More specifically, short-term learning effects were incorporated using the following (half) sigmoidal function of the run (called L) with a value of 1 at the first run, an asymptote at max (reflecting 100 * (max − 1) % improvement) and a rate parameter determining how quickly the asymptote is approached.

$L(max,\mathit{\text{rate}},\mathit{run})=\frac{max}{1+exp(-\mathit{\text{rate}}\ast (\mathit{run}-1-ln(max-1)/\mathit{\text{rate}}\left)\right)}$

Cognitive decline was modeled for all tests and ranks as the constant 1 (no decline) for a certain initial number of runs and thereafter a linear function of the run (constant decline), until the minimum of 0 (not reached in the scenarios presented in this work). The initial period with stable cognition is used to represent studies including a run-in phase with intensive test administration (e.g., daily for 2 weeks) before subjects are moved to a regular schedule with more distanced assessments (e.g., weekly, monthly). For a regular testing schedule, which we assume for our typical simulated studies (after a short initial intensive run-in phase, see Section 2.2.2), a linear decline function reflects constant cognitive decline over time. See Figure 1 for an example of learning and decline functions and their combined effect.

Figure 1

Figure 1. Learning, cognitive decline functions and their combined effect. Example based on the following parameters: Study: 14-day run-in, then weekly tests. Learning: max. 1.3, rate 0.15, weekly decline rate 0.0005 (i.e., modest decline of ~2.5%/year).

2.1.2 Study model

The study model (function $\mathit{sm}$ ) describes the decision rules determining the rank assigned to a subject who has obtained a specific score at a given test run in a trajectory. For a subject i who has performed the j-th test in trajectory, i.e., who has been assigned to $\mathit{ran}{k}_{i,j}$ and obtained $\mathit{\text{scor}}{e}_{i,j}$ the next rank described as a deterministic function of the trajectory

$\mathit{ran}{k}_{i,j+1}\left(\mathit{\text{scor}}{e}_{i,j}\right)=\mathit{sm}\left(T_{i,j}\right)$

In a typical implementation (see Section 2.2.2), this decision rule assigns a higher rank (if available for the specific instrument) to the subjects if the score has exceeded specific cutoffs for a given number of the latest runs in a row, or a lower rank if the score was repeatedly under some other cutoffs. Note that, in our parameterization, the time between administrations (e.g., weekly, monthly) is not explicitly mapped in the study model but would have to be incorporated indirectly by manipulating other parameters such as learning and decline functions or longitudinal correlations.

2.2 Simulations

2.2.1 Parameters of the patient model

At any given run in a trajectory, a score is initially obtained from a (conditional) normal distribution. To reflect the range of possible values in the features being modeled, if the obtained score is <0, it is set to 0. An upper limit was only set for Treasure Hunt instrument, where the score is limited to 100, consistently with its specific derived candidate biomarker (relative correctness of the execution) being bound to 0–100%. While the lower limit does not have practical relevance in the original data and in the simulations, the upper limit in Treasure Hunt reflects a substantial ceiling effect, which in the data was present especially in the lower ranks, where the test is rather easy for the subjects with unimpaired cognitive abilities.
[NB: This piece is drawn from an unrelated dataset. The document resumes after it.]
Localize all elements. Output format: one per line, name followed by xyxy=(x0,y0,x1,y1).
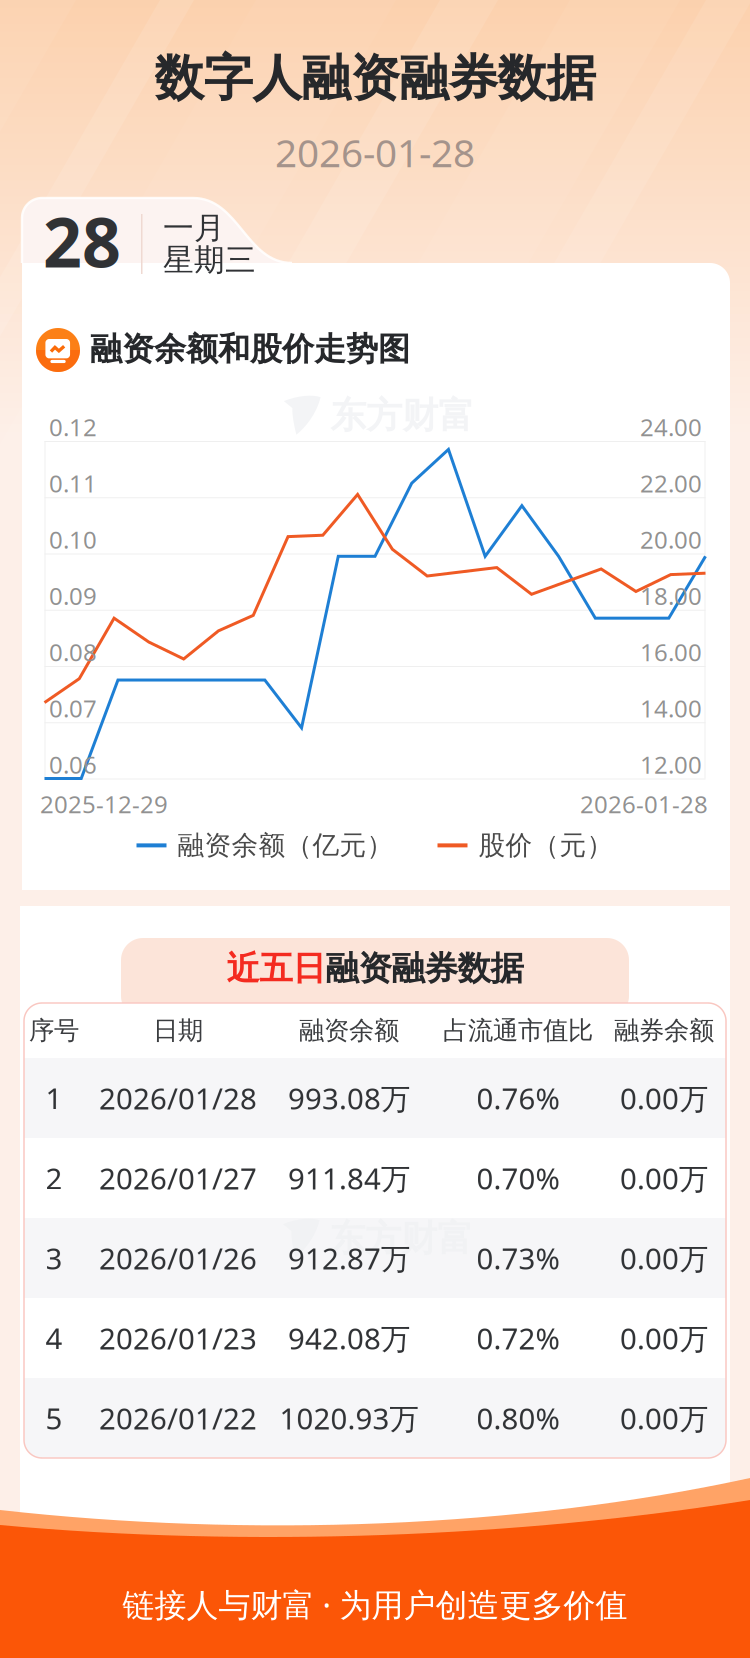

The parameters of the baseline distributions were supposed to reflect a cohort with a rather broad range of cognitive capacity and, on average, with mild cognitive impairment. As a data source for patients in whom cognition is expected to be slightly impaired (Benedict et al., 2025; Nasirzadeh et al., 2024), we used patients with Multiple Sclerosis at an overall low level of disability from an observational study (NCT05009160) (Research Center for Clinical Neuroimmunology and Neuroscience Basel, 2025).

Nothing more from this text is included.